Congressman Cam Brady (Will Ferrell) is used to running for office unopposed, but when he mistakenly leaves a message meant for his mistress on a unsuspecting family’s answering machine, the powers that be decide that Cam’s days are numbered. Enter first time runner Marty Huggins (Zach Galifinakis) and some dirty tricks.
It is incredibly clever that The Campaign has been released in a US election year, even if the election in question is not quite as high profile as the contest for the Leader of the Free World. Zach Galifinakis takes a little from his character in Bored to Death and brings a vulnerable yet tenacious character to the screen.
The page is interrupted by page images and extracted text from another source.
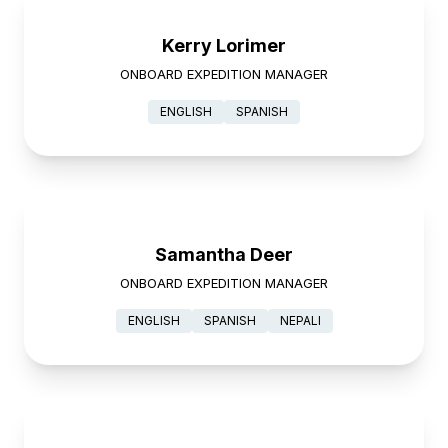
Kerry Lorimer
ONBOARD EXPEDITION MANAGER
ENGLISH
SPANISH
Samantha Deer
ONBOARD EXPEDITION MANAGER
ENGLISH
SPANISH
NEPALI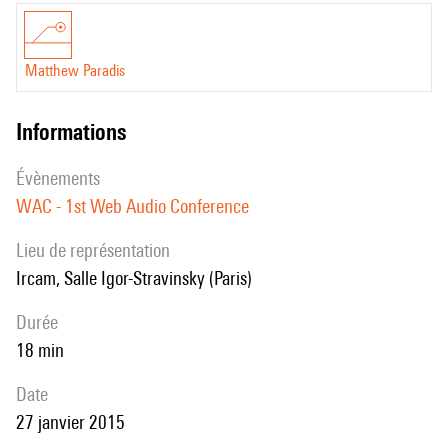
based audio rendering to create a more engaging and personalised
experience than that of video alone. We use the Web Audio API to
Matthew Paradis
process audio based on the users viewport. We also describe a library
that has been developed as part of this project for the handling of
informations
location based audio objects.
évènements
WAC - 1st Web Audio Conference
Lieu de représentation
Ircam, Salle Igor-Stravinsky (Paris)
durée
18 min
date
27 janvier 2015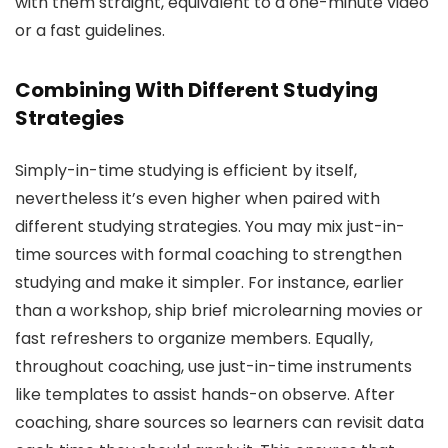
with them straight, equivalent to a one-minute video
or a fast guidelines.
Combining With Different Studying
Strategies
Simply-in-time studying is efficient by itself,
nevertheless it’s even higher when paired with
different studying strategies. You may mix just-in-
time sources with formal coaching to strengthen
studying and make it simpler. For instance, earlier
than a workshop, ship brief microlearning movies or
fast refreshers to organize members. Equally,
throughout coaching, use just-in-time instruments
like templates to assist hands-on observe. After
coaching, share sources so learners can revisit data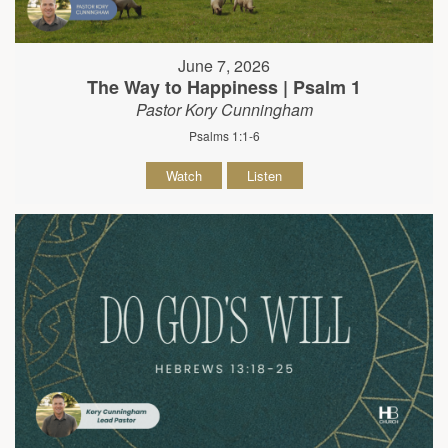
June 7, 2026
The Way to Happiness | Psalm 1
Pastor Kory Cunningham
Psalms 1:1-6
Watch
Listen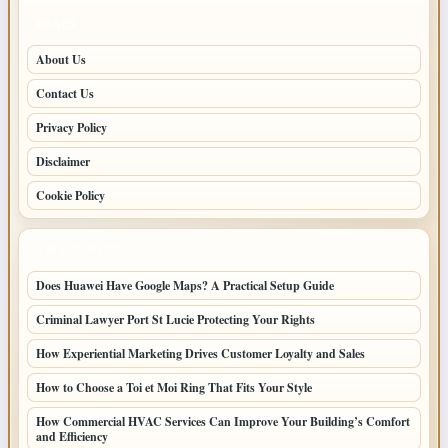
PAGES
About Us
Contact Us
Privacy Policy
Disclaimer
Cookie Policy
LATEST POSTS
Does Huawei Have Google Maps? A Practical Setup Guide
Criminal Lawyer Port St Lucie Protecting Your Rights
How Experiential Marketing Drives Customer Loyalty and Sales
How to Choose a Toi et Moi Ring That Fits Your Style
How Commercial HVAC Services Can Improve Your Building’s Comfort
and Efficiency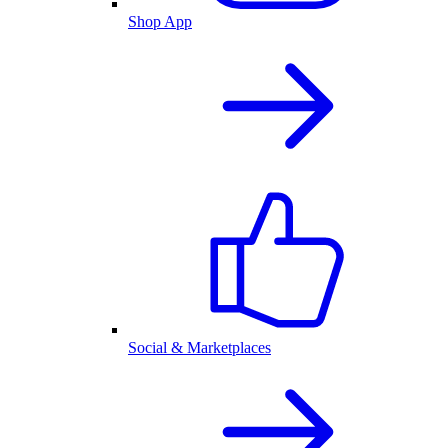
Shop App
Social & Marketplaces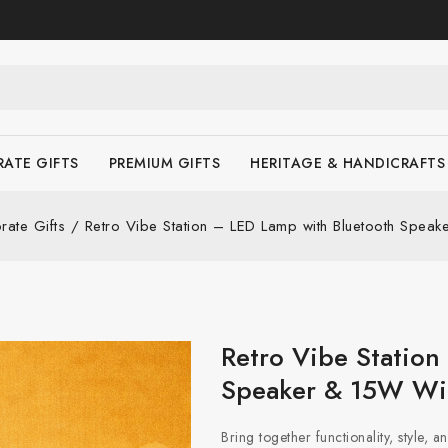
ATE GIFTS
PREMIUM GIFTS
HERITAGE & HANDICRAFTS
rate Gifts
/
Retro Vibe Station – LED Lamp with Bluetooth Spea
Retro Vibe Station
Speaker & 15W Wir
Bring together functionality, style,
It’s just a shame that Marty is almost buried in a caricature of an effeminate man trying to make it big to make his daddy proud.
Meanwhile, Cam Brady seems to be a watered down, modern day version of Ron Burgundy. There is little doubt that Will Ferrell is doing what he does best with The Campaign, but this is nothing we haven’t seen him do before. That said, he is entertaining, if not ground breaking.
John Lithgow and Dan Aykroyd steal the show, however, as the manipulative heads of a corporation who want to bring slave labour to America. Lithgow’s performance is reminiscent of his terrifying turn as B.Z. in Santa Claus the Movie, and it is obvious that he relishes playing the over the top villain. All he, and the equally great Dan Aykroyd are short of doing is practicing their evil laughs and stomping on bunnies… Or something.
In essence, The Campaign is an entertaining look at what goes on behind the scenes of a political campaign. Every dirty trick in the book is brought into play, as is blatant manipulation and mudslinging. It could be that director Jay Roach’s inspiration for The Campaign came from his 2008 TV movie The Recount, and the resolution of the election is surely a nod towards the alleged election fixing of the 2000 Presidential election in the US. It’s just a shame that any apparent message is hidden under layers of familiar gross out comedy and Will Ferrell shouting.
In all, The Campaign is an entertaining look at the corruption of politics, but instead of this being a comedy with a message, the film turns into Will Ferrell and Zach Galifinakis doing what they are good at. Not that there is anything particularly wrong with that, mind.